Racism, family style

This picture from the Herald Palladium in Benton Harbor was kind of a big thing in my family when it came out back in 1981...
Was it because of my vintage knock-off Mike Phipps #15 Chicago Bears jersey? Was it because of my sweet Pete Rose-esque bowl cut? Was it because the drama department at Benton Harbor High School was bringing the "BUBBLING, RIB-TICKLING COMEDY" (New York Times) of Neil Simon to Michigan's Twin Cities (Benton Harbor and St. Joseph) under the direction of Mr. Robert Curran (RIP)?
And nope.
It was the utterly scandalous depiction of me helping A BLACK GIRL (Angela Hawkins, the actress playing my love interest in the show) WITH HER COAT! It's only by virtue of a miracle that she didn't get pregnant, the miracle of "that is not how babies are made".

Let me be clear: it was a big thing to one person in my family, my grandfather. My grandfather, a gentle, meek and mild man who called me "pal", bought me nature books for Christmas and renewed my Ranger Rick subscription for my birthday present every year, flipped his ever-lovin' shit over this picture. It couldn't have helped that the paper botched the captions, mixing up the names of who was in which photo, meaning millions thousands hundreds some people might have thought (and possibly cared) that Clark Brooks was a black kid. That would be bad. But far, far worse is the actual picture of me, regardless of caption, his grandson, portrayed in the paper as He Who Lies With The Negress. Just look at that picture! In my grandfather's Greatest Generation-framed mindset, I'm clearly rounding second base at full speed, with no intention whatsoever of heeding the third base coach's signal to hold up! Not only would he be unable to proudly show the photo off to friends and family, now he had to worry about scads of caramel-skinned toddlers issuing forth from this unholy union, and, I don't know, running around downtown and ruining things for everyone or whatever pandemonium a bunch of unsupervised mixed-race rug rats would create, I guess.
Happily, the whole controversy died a quick-and-painful death when grandpa's first and best idea was to call my dad, demanding that he call the paper and have them issue a retraction and a formal apology on behalf of the Brooks Klan clan. This was a huge tactical miscalculation on his part. My dad was a grown-ass man and rebellious son in his own right, who, while not perfect, held a relatively dim view of racism. As such, he wasn't exactly inclined to respond favorably to demands from anybody, especially of that type, especially from his own father. As such, dad immediately filed grandpa's complaint under "I'll do no such thing" and "Go pound sand". Grandpa should have known better but he forged ahead anyway and paid dearly for it, in the form of dad handing grandpa his ass, dusting him off and sending him on his way.
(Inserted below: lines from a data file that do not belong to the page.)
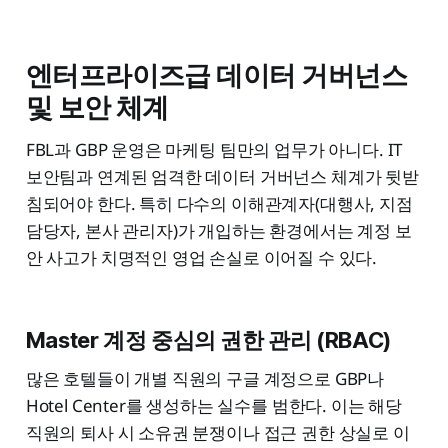
엔터프라이즈급 데이터 거버넌스
및 보안 체계
FBL과 GBP 운영은 마케팅 팀만의 업무가 아니다. IT
보안팀과 연계된 엄격한 데이터 거버넌스 체계가 뒷받
침되어야 한다. 특히 다수의 이해관계자(대행사, 지점
담당자, 본사 관리자)가 개입하는 환경에서는 계정 보
안 사고가 치명적인 영업 손실로 이어질 수 있다.
Master 계정 중심의 권한 관리 (RBAC)
많은 호텔들이 개별 직원의 구글 계정으로 GBP나
Hotel Center를 생성하는 실수를 범한다. 이는 해당
직원의 퇴사 시 소유권 분쟁이나 접근 권한 상실로 이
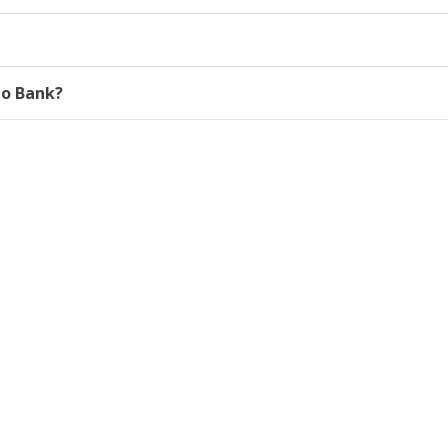
to Bank?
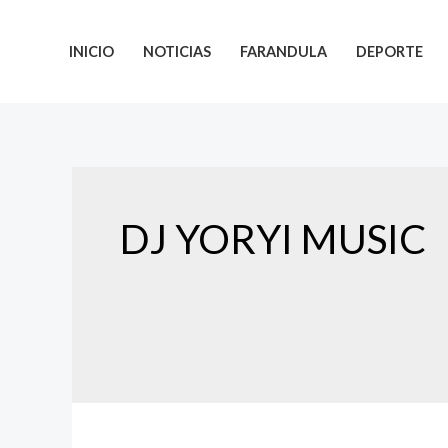
INICIO
NOTICIAS
FARANDULA
DEPORTE
DJ YORYI MUSIC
The whole thing floored me. Of course, I was happy that dad had my back, even if it was because it was at least 50% motivated by an opportunity to jam up his pops. But how could such a sweet and sensitive man like my grandfather (he was the first man I ever saw cry, when my grandma passed away about eight years prior to this) pull such a dick move? Oh grandpa.
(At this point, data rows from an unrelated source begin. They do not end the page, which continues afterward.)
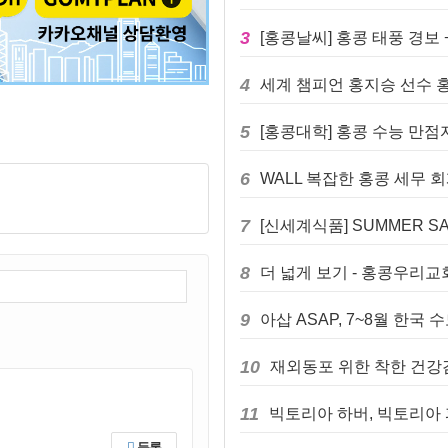
3
[홍콩날씨] 홍콩 태풍 경보 
4
5
[홍콩대학] 홍콩 수능 만점
6
7
[신세계식품] SUMMER SA
8
더 넓게 보기 - 홍콩우리교
9
아삽 ASAP, 7~8월 한국
10
재외동포 위한 착한 건강검
11
등록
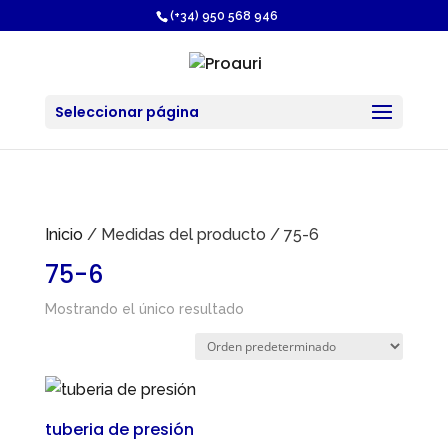
https://proauri.es/
(+34) 950 568 946
Seleccionar página
Inicio
/ Medidas del producto / 75-6
75-6
Mostrando el único resultado
tuberia de presión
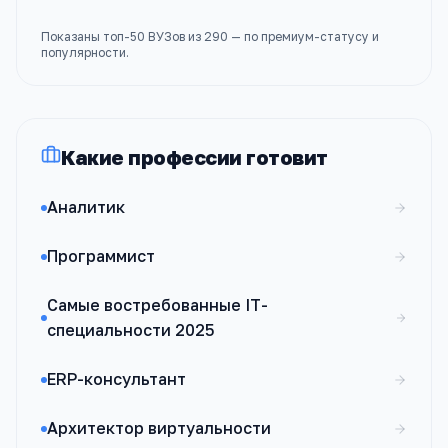
Показаны топ-
50
ВУЗов
из
290
— по премиум-статусу и
популярности.
Какие профессии готовит
Аналитик
Программист
Самые востребованные IT-
специальности 2025
ERP-консультант
Архитектор виртуальности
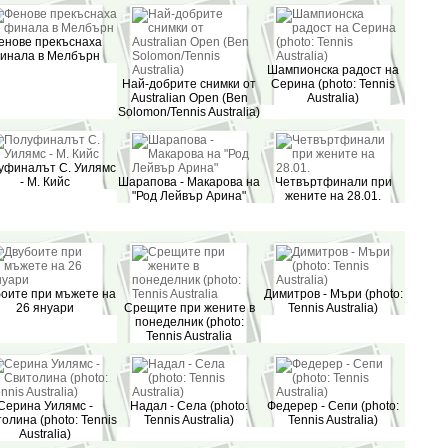
енове прекъснаха
инала в Мелбърн
Шампионска радост на
Най-добрите снимки от
Серина (photo: Tennis
Australian Open (Ben
Australia)
Solomon/Tennis Australia)
уфиналът С. Уилямс
- М. Кийс
Шарапова - Макарова на
Четвъртфинали при
"Род Лейвър Арина"
жените на 28.01.
оите при мъжете на
Димитров - Мъри (photo:
26 януари
Срещите при жените в
Tennis Australia)
понеделник (photo:
Tennis Australia
Серина Уилямс -
Надал - Села (photo:
Федерер - Сепи (photo:
олина (photo: Tennis
Tennis Australia)
Tennis Australia)
Australia)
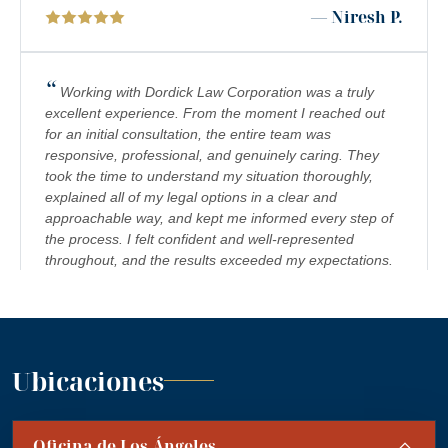
— Niresh P.
“
Working with Dordick Law Corporation was a truly
excellent experience. From the moment I reached out
for an initial consultation, the entire team was
responsive, professional, and genuinely caring. They
took the time to understand my situation thoroughly,
explained all of my legal options in a clear and
approachable way, and kept me informed every step of
the process. I felt confident and well-represented
throughout, and the results exceeded my expectations.
I would highly recommend Dordick Law Corporation to
anyone in need of legal representation. They are a
team you can trust, and I’m truly grateful for their
”
support. A+
— Jennifer S.
Ubicaciones
“
Absolutely amazing firm! Mr. Dordick and his Team
Oficina de Los Ángeles
are committed to advocating for their clients' rights. A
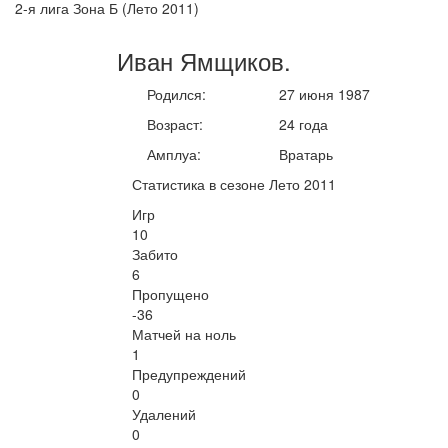
2-я лига Зона Б (Лето 2011)
Иван
Ямщиков
.
Родился:
27 июня 1987
Возраст:
24 года
Амплуа:
Вратарь
Статистика в сезоне Лето 2011
Игр
10
Забито
6
Пропущено
-36
Матчей на ноль
1
Предупреждений
0
Удалений
0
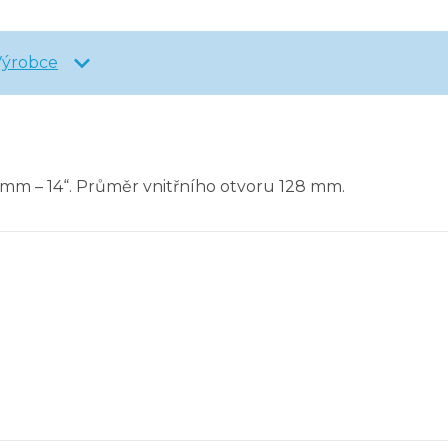
Výrobce
 mm – 14“. Průměr vnitřního otvoru 128 mm.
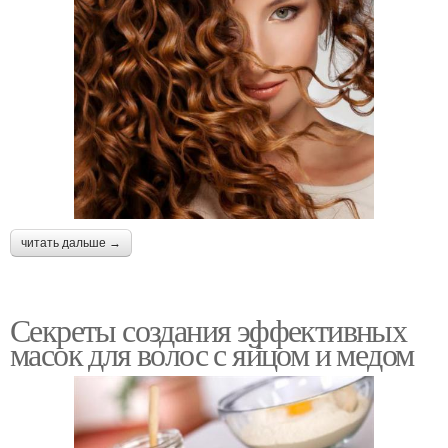
читать дальше →
Секреты создания эффективных
масок для волос с яйцом и медом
I seem to remember that he did actually attend one of the performances, which was probably not an enjoyable experience for him, as not only did I as Victor Velasco help the shit out of Angela as Ethel Banks put her coat on, but I did so while firing off some of Neil Simon's sauciest 1963 innuendo. But he butched up, swallowed what he needed to swallow, overcame his prejudice and came out to support his grandson. So maybe he learned a valuable lesson from the whole thing.
Probably not, but maybe.

Anywho, this is another part of my upbringing and part of the reason I see things a little differently than some people in my specific demographic.